Apple: The end of the iPod has come – Economy

That’s it. After more than 20 years, an era is ending at Apple. The group has announced that it no longer wants to produce iPods. When Apple founder Steve Jobs pulled the music player out of his trouser pocket with the famous words “one more thing” on October 23, 2001 and presented it to the public, very few believed how sustainable the product was would change the company and the way people listen to music.

With the iPods, the rather ailing company Apple expanded its business beyond computers, the music market experienced a digitization push, at the latest through the expansion of the iTunes platform, with which the iPod was managed, to a digital music store. Jobs had personally convinced the heads of many music labels in lengthy discussions that only a legal download offer could stop music piracy on the Internet.

In fact, the MP3 player wasn’t a mega seller right from the start: just a few weeks after the terrorist attacks of September 11, 2001, consumers were still holding onto their money.

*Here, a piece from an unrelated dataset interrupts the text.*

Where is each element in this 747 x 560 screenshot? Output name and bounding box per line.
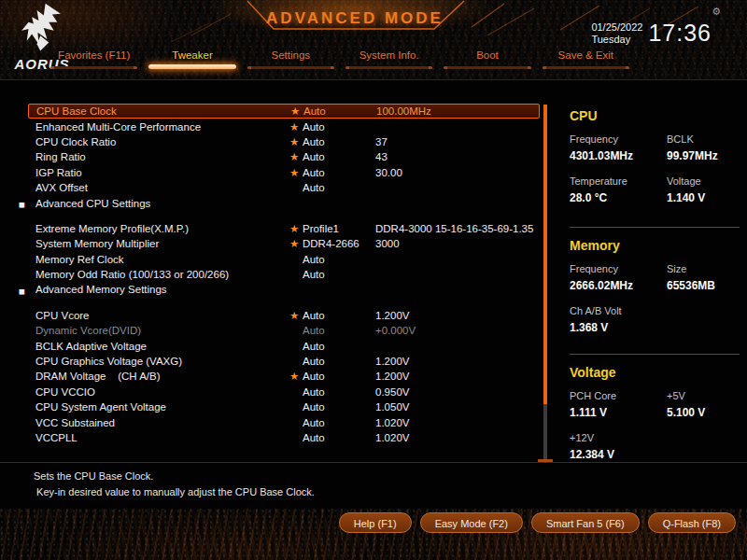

The first iPod that could store 1000 songs cost at least 399 dollars in the USA and almost 500 euros in Germany.

Only 376,000 iPods were sold in the first year. Apple only achieved its real breakthrough in the Christmas business of 2004, when quarterly sales increased more than sixfold to 4.6 million players compared to the previous year.

As far as the technical specifications of the players were concerned, a number of Apple’s competitors were able to keep up or even trump the iPod. But the devices advertised as “iPod killers” often turned out to be slow sellers. Even the former industry leader Sony had no chance with its Walkman successors.

Apple continued to pull away and in the first few years conquered 75 percent of the market in the USA alone. The design of the iPod proved to be decisive for its success. “It’s not just how (a product) looks and feels. Design is how it works,” explains Steve Jobs in an interview with the Londoner Times. “Plug in. Wirrrrrr. Done.”

The success of the devices – initially with the click wheel as a control element, which has now become iconic for some fans, and later also with a touchscreen, paved the way for entry into the smartphone market with the iPhone. The mobile phones have integrated the possibility of listening to music via various apps, so Apple refers to them as a replacement for the iPod, as well as to its watches.

Apple had already discontinued the iPod classic, which was based on the original, in 2014 and smaller models such as the iPod nano in 2017. The iPod touch is a kind of slimmed-down iPhone without cellular technology. Its production is now the last to end, the remaining devices are to be sold off.